Anyone can choose to complete the final project. Students enrolled in C200A, the graduate version of the course, are required to complete the final project. For students enrolled in C100, the final project is optional but allows for an alternate grading option. See the grading page for details. This final project is additional to the required course projects released during the semester.
Due Date: Your final project must be submitted by 11:59pm Wednesday, May 8.
Checkpoint: You must fill out this form describing your project by 11:59pm Wednesday April 24 (@berkeley.edu login required). If you are working with a partner, you should both fill out the form.
Project Report: Your project submission should be a single notebook that has the format of a research paper. It should include a title, list authors, abstract, introduction, description of data, description of methods, summary of results, and discussion. The notebook should also includes all code and visualizations. Make sure to number figures and tables and include informative captions.
Partners: You may complete the project on your own or with one other classmate.

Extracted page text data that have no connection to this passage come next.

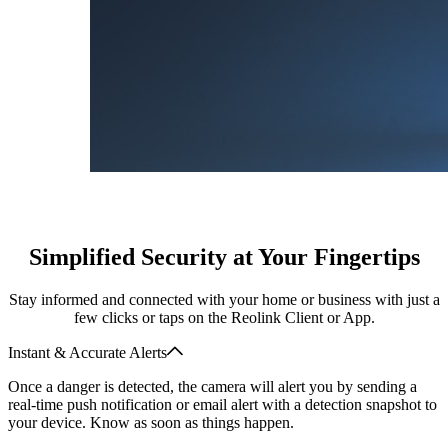
Simplified Security at Your Fingertips
Stay informed and connected with your home or business with just a
few clicks or taps on the Reolink Client or App.
Instant & Accurate Alerts
Once a danger is detected, the camera will alert you by sending a
real-time push notification or email alert with a detection snapshot to
your device. Know as soon as things happen.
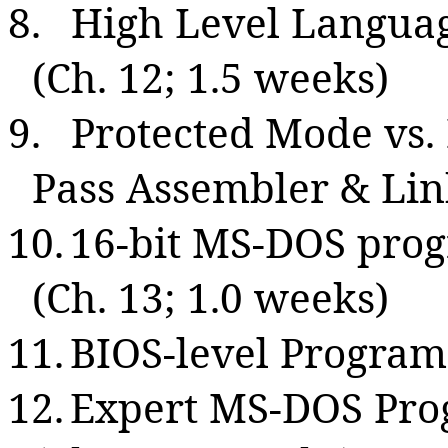
8.
High Level Langua
(Ch. 12; 1.5 weeks)
9.
Protected Mode vs.
Pass Assembler & Lin
10.
16-bit MS-DOS pro
(
Ch.
13; 1.0 weeks)
11.
BIOS-level Program
12.
Expert MS-DOS Pr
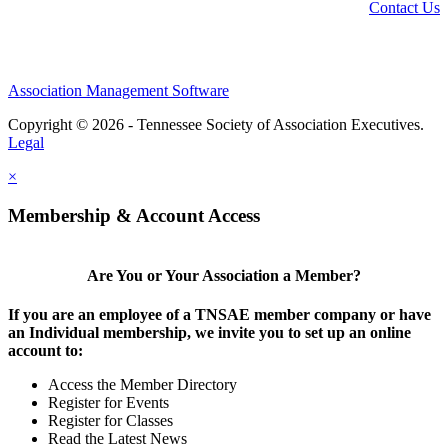
Contact Us
Association Management Software
Copyright © 2026 - Tennessee Society of Association Executives.
Legal
×
Membership & Account Access
Are You or Your Association a Member?
If you are an employee of a TNSAE member company or have
an Individual membership, we invite you to set up an online
account to:
Access the Member Directory
Register for Events
Register for Classes
Read the Latest News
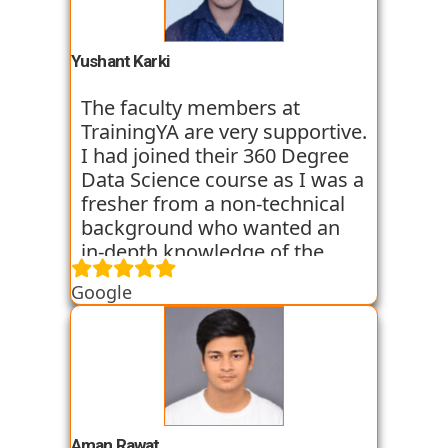
basic classes which gave us an
introduction to the various
tools. I have been very
Yushant Karki
satisfied with my learning
experience so far with
The faculty members at
TrainingYA.
TrainingYA are very supportive.
I had joined their 360 Degree
Data Science course as I was a
fresher from a non-technical
background who wanted an
in-depth knowledge of the
field of Data Science. They
Google
started all the concepts right
from the basics which I was
able to get a hold of easily.
Their workshops made it even
easier for me to understand all
the concepts as I got hands on
experience. I am still learning
Aman Rawat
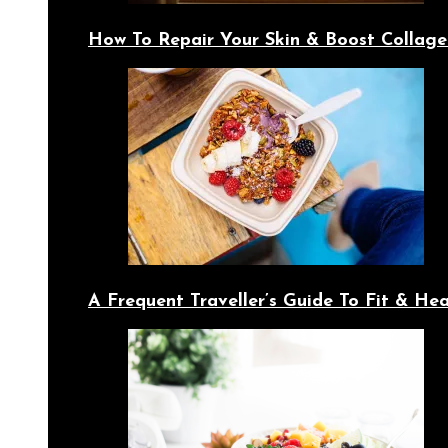
How To Repair Your Skin & Boost Collage
A Frequent Traveller’s Guide To Fit & Hea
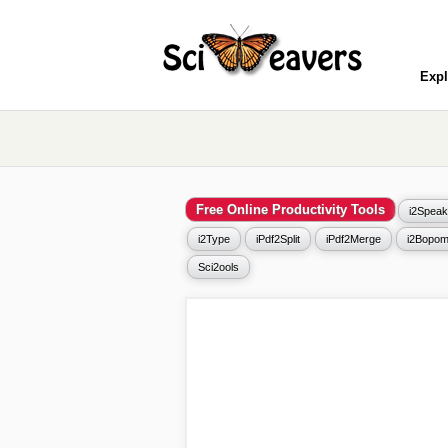
Expl
Free Online Productivity Tools
i2Speak
i2Type
iPdf2Split
iPdf2Merge
i2Bopom
Sci2ools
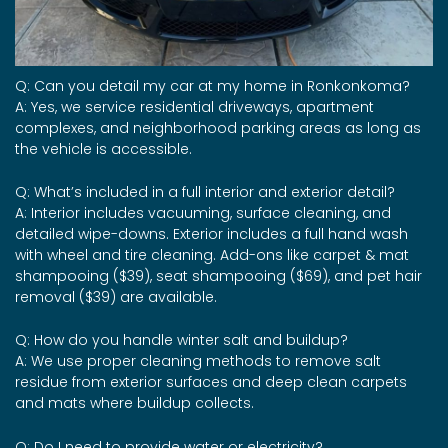
Q: Can you detail my car at my home in Ronkonkoma?
A: Yes, we service residential driveways, apartment
complexes, and neighborhood parking areas as long as
the vehicle is accessible.
Q: What’s included in a full interior and exterior detail?
A: Interior includes vacuuming, surface cleaning, and
detailed wipe-downs. Exterior includes a full hand wash
with wheel and tire cleaning. Add-ons like carpet & mat
shampooing ($39), seat shampooing ($69), and pet hair
removal ($39) are available.
Q: How do you handle winter salt and buildup?
A: We use proper cleaning methods to remove salt
residue from exterior surfaces and deep clean carpets
and mats where buildup collects.
Q: Do I need to provide water or electricity?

Presentations: The Data 100/200 Project Fair will be held 2pm-4pm on Thursday May 9 in Wozniak Lounge, 430 Soda Hall. (Details to be confirmed.) Presenting your project is not required, but strongly encouraged.

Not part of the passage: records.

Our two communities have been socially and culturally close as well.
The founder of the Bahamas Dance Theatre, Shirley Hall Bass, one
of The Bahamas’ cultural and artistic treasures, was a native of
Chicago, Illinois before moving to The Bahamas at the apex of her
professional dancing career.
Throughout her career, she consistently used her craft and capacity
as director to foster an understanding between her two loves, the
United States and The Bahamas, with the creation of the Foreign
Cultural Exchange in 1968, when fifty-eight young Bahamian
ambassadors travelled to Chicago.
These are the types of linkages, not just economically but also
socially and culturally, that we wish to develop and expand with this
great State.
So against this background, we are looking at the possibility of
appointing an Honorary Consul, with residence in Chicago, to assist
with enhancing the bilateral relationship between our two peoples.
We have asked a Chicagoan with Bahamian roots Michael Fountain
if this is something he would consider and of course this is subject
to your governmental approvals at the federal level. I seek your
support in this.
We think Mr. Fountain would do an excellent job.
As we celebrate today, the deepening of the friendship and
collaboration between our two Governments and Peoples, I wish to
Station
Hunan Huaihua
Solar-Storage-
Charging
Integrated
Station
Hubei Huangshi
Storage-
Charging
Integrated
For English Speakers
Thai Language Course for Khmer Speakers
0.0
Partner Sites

Scoring: Your project will be scored based on the submitted report. If you present your project, the person who will score your project will also attend your presentation for additional context.

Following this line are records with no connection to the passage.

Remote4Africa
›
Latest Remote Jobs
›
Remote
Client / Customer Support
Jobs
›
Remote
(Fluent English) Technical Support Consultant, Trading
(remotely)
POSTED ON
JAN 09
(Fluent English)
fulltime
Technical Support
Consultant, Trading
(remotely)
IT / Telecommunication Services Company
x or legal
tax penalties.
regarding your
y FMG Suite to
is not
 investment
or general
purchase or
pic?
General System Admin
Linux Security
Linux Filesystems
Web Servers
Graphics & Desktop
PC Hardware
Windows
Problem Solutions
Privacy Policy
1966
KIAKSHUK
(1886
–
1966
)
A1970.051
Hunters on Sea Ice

There are two options for the final project: pick your own question and data set or follow the recommendations we have provided.
Option 1: Design a Project
The purpose of this project is to carry through a data science workflow and put into practice what you have learned in this course in a more open-ended setting than the assignments. Specifically, the project should involve the following steps.
- Frame a question of your choice that can be addressed by identifying, collecting, and analyzing relevant data.
- Describe and obtain the data.
- Perform exploratory data analysis (EDA) and include in your report at least two (but probably many more) data visualizations.
- Describe any data cleaning or transformations that you perform and why they are motivated by your EDA.
- Apply relevant inference or prediction methods (e.g., linear regression, logistic regression, or classification and regression trees), including, if appropriate, feature engineering and regularization. Use cross-validation or test data as appropriate for model selection and evaluation. Make sure to carefully describe the methods you are using and why they are appropriate for the question to be answered.
- Summarize and interpret your results (including visualization). Provide an evaluation of your approach and discuss any limitations of the methods you used.
- Describe any surprising discoveries that you made and future work.
In order to ensure that you have applied the course materials in sufficient scope, we impose the following two additional requirements.
- The analysis should involve at least one of the inference or prediction methods presented in this course.
- The dataset should have at least six distinct variables (i.e., columns) and a sample size (i.e., rows) of 50 or more. Much larger datasets are encouraged. Smaller datasets must be approved by the instructors via e-mail.